# GESTIÓN DEL AGUA > Recarga de Acuiferos >  México apuesta por fortalecer su estrategia de recarga de acuíferos

## Jonasino

> Conagua
> Comisión Nacional del Agua de México. Creada el 16 de enero de 1989 con la misión de administrar y preservar las aguas nacionales para lograr su uso sustentable.

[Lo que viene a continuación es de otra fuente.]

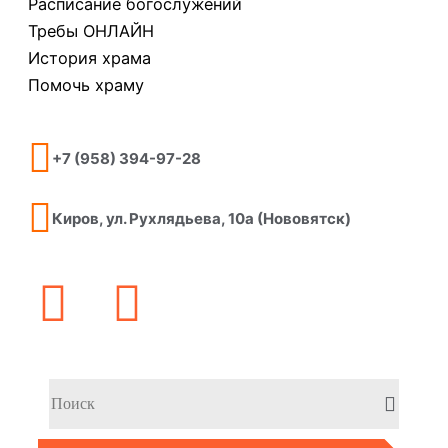
Расписание богослужений
Требы ОНЛАЙН
История храма
Помочь храму
+7 (958) 394-97-28
Киров, ул. Рухлядьева, 10а (Нововятск)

> Debido a que el agua subterránea tiene un rol sustancial en el abastecimiento de todos los sectores de usuarios y en el funcionamiento de los ecosistemas, como los humedales, la Comisión Nacional del Agua (Conagua) ha fortalecido la estrategia de recarga de acuíferos, informó Víctor Alcocer Yamanaka, Subdirector General Técnico de la dependencia. 
> 
> Al inaugurar el 9º Simposio Internacional de Gestión de Recarga de Acuíferos, Víctor Alcocer explicó que abastecen a alrededor de 50 por ciento de la población del mundo y 43 por ciento de su agua es usada para riego. 
> 
> Particularmente, detalló, los acuíferos y los fenómenos hidrometeorológicos son la fuente principal de abastecimiento de agua del norte, el noroeste y el centro de México (lo cual representa dos terceras partes del país), debido a que se encuentran ubicadas en la franja de los grandes desiertos. 
> 
> Además, a pesar de que los acuíferos solo representan 20 por ciento del total del agua disponible en México, satisfacen más de 60 por ciento de abastecimiento de agua para uso público urbano y 58 por ciento de las zonas industriales, y aportan más de 35 por ciento del agua para riego agrícola. 
> 
> Ante esa importancia, subrayó, desde el inicio de esta administración se ha fortalecido la estrategia de protección de acuíferos. Muestra de ello es que el Presidente de la República, Enrique Peña Nieto, firmó el acuerdo que suspendió el libre alumbramiento de las aguas nacionales, con el fin de mantener el control de las extracciones y, con ello, fortalecer la protección del recurso y avanzar hacia el equilibrio entre la disponibilidad y la demanda. 
> ...


Fuente: http://www.iagua.es/noticias/mexico/...arga-acuiferos

----------


## milagro4

es muy buena idea, ojala todos los paises fueses apoyado

----------